## TASK DETAILS
Find the line that contains "Điện thoại: 0926 511115" in the entries below. Write out that line and all that follow it, unchanged and alone.

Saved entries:
★ ★ ★ ★ ★ ★ ★

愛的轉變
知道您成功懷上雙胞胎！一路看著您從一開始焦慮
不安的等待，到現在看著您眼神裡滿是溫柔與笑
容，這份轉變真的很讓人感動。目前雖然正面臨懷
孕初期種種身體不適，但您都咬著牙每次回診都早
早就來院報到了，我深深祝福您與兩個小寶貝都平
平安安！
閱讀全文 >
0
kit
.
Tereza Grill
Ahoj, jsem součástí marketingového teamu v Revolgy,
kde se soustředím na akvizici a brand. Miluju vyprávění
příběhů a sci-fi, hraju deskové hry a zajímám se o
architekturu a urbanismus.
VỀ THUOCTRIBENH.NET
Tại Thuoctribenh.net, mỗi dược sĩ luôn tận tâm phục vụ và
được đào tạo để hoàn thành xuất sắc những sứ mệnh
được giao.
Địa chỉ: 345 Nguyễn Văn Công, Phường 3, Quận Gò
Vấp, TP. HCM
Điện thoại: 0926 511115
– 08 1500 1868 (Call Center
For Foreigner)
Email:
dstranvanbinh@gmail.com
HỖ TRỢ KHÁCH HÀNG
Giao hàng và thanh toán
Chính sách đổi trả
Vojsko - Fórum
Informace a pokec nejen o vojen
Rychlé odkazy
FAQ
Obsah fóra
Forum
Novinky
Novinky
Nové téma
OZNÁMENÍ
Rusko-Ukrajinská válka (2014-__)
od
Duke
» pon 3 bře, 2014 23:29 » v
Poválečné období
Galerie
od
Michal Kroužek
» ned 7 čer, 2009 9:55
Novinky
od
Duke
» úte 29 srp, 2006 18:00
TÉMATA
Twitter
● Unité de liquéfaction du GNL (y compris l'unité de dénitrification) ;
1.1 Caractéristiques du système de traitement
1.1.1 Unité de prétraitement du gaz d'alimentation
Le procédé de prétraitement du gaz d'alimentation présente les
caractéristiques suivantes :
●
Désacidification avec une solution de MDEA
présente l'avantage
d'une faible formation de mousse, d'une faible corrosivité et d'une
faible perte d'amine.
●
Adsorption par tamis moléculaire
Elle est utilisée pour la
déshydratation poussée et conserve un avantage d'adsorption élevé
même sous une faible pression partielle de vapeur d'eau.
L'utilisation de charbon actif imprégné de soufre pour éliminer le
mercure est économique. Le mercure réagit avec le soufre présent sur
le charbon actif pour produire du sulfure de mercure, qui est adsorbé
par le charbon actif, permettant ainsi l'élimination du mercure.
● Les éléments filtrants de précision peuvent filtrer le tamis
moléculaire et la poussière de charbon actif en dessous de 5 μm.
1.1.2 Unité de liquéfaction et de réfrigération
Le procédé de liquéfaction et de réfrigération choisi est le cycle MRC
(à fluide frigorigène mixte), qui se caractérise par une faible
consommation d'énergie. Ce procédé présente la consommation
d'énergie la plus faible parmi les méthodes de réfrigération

★ ★ ★ ★ ★ ★ ★

## RESULT OF THE EXERCISE
Điện thoại: 0926 511115
– 08 1500 1868 (Call Center
For Foreigner)
Email:
dstranvanbinh@gmail.com
HỖ TRỢ KHÁCH HÀNG
Giao hàng và thanh toán
Chính sách đổi trả
Vojsko - Fórum
Informace a pokec nejen o vojen
Rychlé odkazy
FAQ
Obsah fóra
Forum
Novinky
Novinky
Nové téma
OZNÁMENÍ
Rusko-Ukrajinská válka (2014-__)
od
Duke
» pon 3 bře, 2014 23:29 » v
Poválečné období
Galerie
od
Michal Kroužek
» ned 7 čer, 2009 9:55
Novinky
od
Duke
» úte 29 srp, 2006 18:00
TÉMATA
Twitter
● Unité de liquéfaction du GNL (y compris l'unité de dénitrification) ;
1.1 Caractéristiques du système de traitement
1.1.1 Unité de prétraitement du gaz d'alimentation
Le procédé de prétraitement du gaz d'alimentation présente les
caractéristiques suivantes :
●
Désacidification avec une solution de MDEA
présente l'avantage
d'une faible formation de mousse, d'une faible corrosivité et d'une
faible perte d'amine.
●
Adsorption par tamis moléculaire
Elle est utilisée pour la
déshydratation poussée et conserve un avantage d'adsorption élevé
même sous une faible pression partielle de vapeur d'eau.
L'utilisation de charbon actif imprégné de soufre pour éliminer le
mercure est économique. Le mercure réagit avec le soufre présent sur
le charbon actif pour produire du sulfure de mercure, qui est adsorbé
par le charbon actif, permettant ainsi l'élimination du mercure.
● Les éléments filtrants de précision peuvent filtrer le tamis
moléculaire et la poussière de charbon actif en dessous de 5 μm.
1.1.2 Unité de liquéfaction et de réfrigération
Le procédé de liquéfaction et de réfrigération choisi est le cycle MRC
(à fluide frigorigène mixte), qui se caractérise par une faible
consommation d'énergie. Ce procédé présente la consommation
d'énergie la plus faible parmi les méthodes de réfrigération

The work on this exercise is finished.